Jude 1:1 - Arthur Peake's Commentary on the Bible

Bible Comments

The author had intended to write them a pastoral letter, but circumstances have made it necessary for him to write in a different strain and to exhort them to contend earnestly for the faith. These circumstances were the presence in their midst of false brethren whose doom was appointed long ago men denying Jesus Christ, their Master and Lord, by their vicious lives.

Jude 1:3. the faith. unto the saints: this reference to the faith as a fixed and final deposit is said to prove the late date of the epistle: but the same conception of the faith is found in the Pastoral Epistles; cf. also Galatians 1:23; Romans 10:8; Ephesians 4:5. the saints, i.e. Christians; the phrase does not suggest that the writer regards those to whom the faith was delivered as belonging to an earlier generation than those to whom he writes.

Jude 1:4. of old set. condemnation: render, who were long ago set forth in writing to this doom. There is no reason to suppose that the writing is some early Christian document (possibly 2 P.) and to see here proof of the late date of Jude (or of the priority of 2 P.). The writing is the OT with its denunciation of evil-livers. Jude has not yet said what the doom is; it is described in the next section.

Jude 1:1-4

1 Jude, the servant of Jesus Christ, and brother of James, to them that are sanctified by God the Father, and preserved in Jesus Christ, [and] called:

2 Mercy unto you, and peace, and love, be multiplied.

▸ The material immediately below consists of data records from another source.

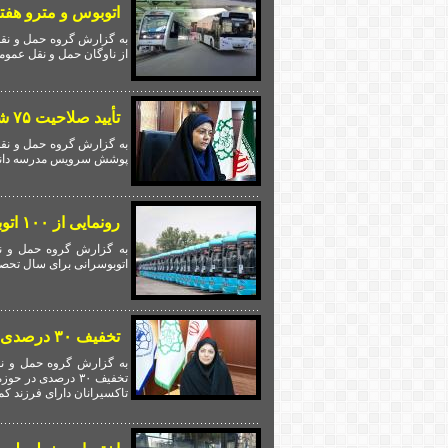
اتوبوس و مترو هفت
به گزارش گروه حمل و نقل
از ناوگان حمل‌ و نقل عموم
تأیید صلاحیت ۷۵ شرکت سرویس مدرسه در تهران
پوشش سرویس مدرسه دانش آ
رونمایی از ۱۰۰ اتوبوس نو در پایتخت
به گزارش گروه حمل و نق
اتوبوسرانی برای سال تحصی
تخفیف ۳۰ درصدی در ارائه خدمات درمانی و پزشکی به تاکسیرانان پایتخت
به گزارش گروه حمل و نق
تخفیف ۳۰ درصدی د
تاکسیرانان دارای فرزند کم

3 Beloved, when I gave all diligence to write unto you of the common salvation, it was needful for me to write unto you, and exhort [you] that ye should earnestly contend for the faith which was once delivered unto the saints.

4 For there are certain men crept in unawares, who were before of old ordained to this condemnation, ungodly men, turning the grace of our God into lasciviousness, and denying the only Lord God, and our Lord Jesus Christ.